The Ability to understand Thankfulness is more than Words!
When someone holds a door for you, as a load of groceries will pull you down, you should give that person a big hug. However, just a brief acknowledgment of a passing smile usually says a lot. In traffic, as the roads are crowded, finding a generous motorist becomes a passing fancy. Have you ever given another driver a pass and let them out of a parking spot to only hear the motorist behind honking his horn out of frustration? What has happened to our society when being kind to someone creates a glaring sign of finger pointing and words we will not print?
The type of being thankful goes further than just a nod or smile. As nice as they are, we need something that says more than a passing fancy might establish.
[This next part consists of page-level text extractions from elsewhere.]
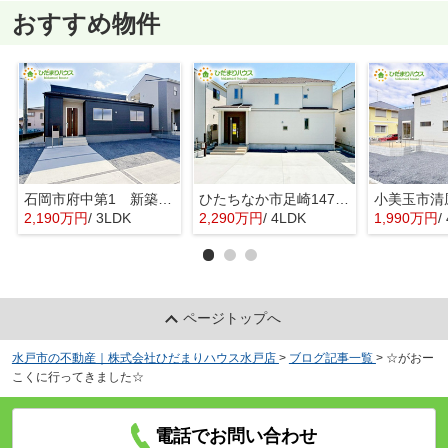
おすすめ物件
石岡市府中第1 新築戸建 3号棟
ひたちなか市足崎1474番 新築戸建 D号棟
2,190万円
/ 3LDK
2,290万円
/ 4LDK
1,990万円
/ 
ページトップへ
水戸市の不動産｜株式会社ひだまりハウス水戸店
>
ブログ記事一覧
>
☆がおー
こくに行ってきました☆
電話でお問い合わせ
I am talking about God and how he will allow a guilt trip to get a hold on our senses as we find the moments of drifting away from the graces he already has placed within our hearts now requires a knee-dropping position and a need for real contrition.
For some people, or maybe many, if left in the recesses of our mind without any further attention, the little nuances of finding fault with some people can grow like a bad weed and make any further attempts to eradicate them nearly impossible. If our problem lies with inanimate events we can work through them, at times. But if the block is because of another person the solution now presents the need for the Holy Spirit. Fortunately, a person of faith can reach beyond their own finite mind and seek the comfort of God’s Spirit. Of course, the discernment needed does not always show itself immediately. The Lord may allow us to sink a little further into anger or doubt to ensure our eyes are really open to his need and then everything changes for the betterment of ourselves.
It is through grace that all of the blessings can be felt and gives us the ability to rise above ourselves when the strain of subtle infractions appear and we do not know how to get rid of them.
Grace is a participation in the life of God. It introduces us into the intimacy of Trinitarian life: By Baptism the Christian participates in the grace of Christ, the Head of his Body. As an adopted son, he can henceforth call God “Father,” in union with the only Son. He receives the life of the Spirit who breathes charity into him and who forms the Church. (CCC 1997).
His thankfulness we all must seek is found through the essence of God who plants this grace within our hearts.
Sanctifying grace is an habitual gift, a stable and supernatural disposition that perfects the soul itself to enable it to live with God, to act by his love. Habitual grace, the permanent disposition to live and act in keeping with God’s call, is distinguished from actual graces which refer to God’s interventions, whether at the beginning of conversion or in the course of the work of sanctification. (CCC 2000).
Therefore, we must ask the Lord for his grace and then follow through with being sanctified through his presence of which real thankfulness begins in the heart of man.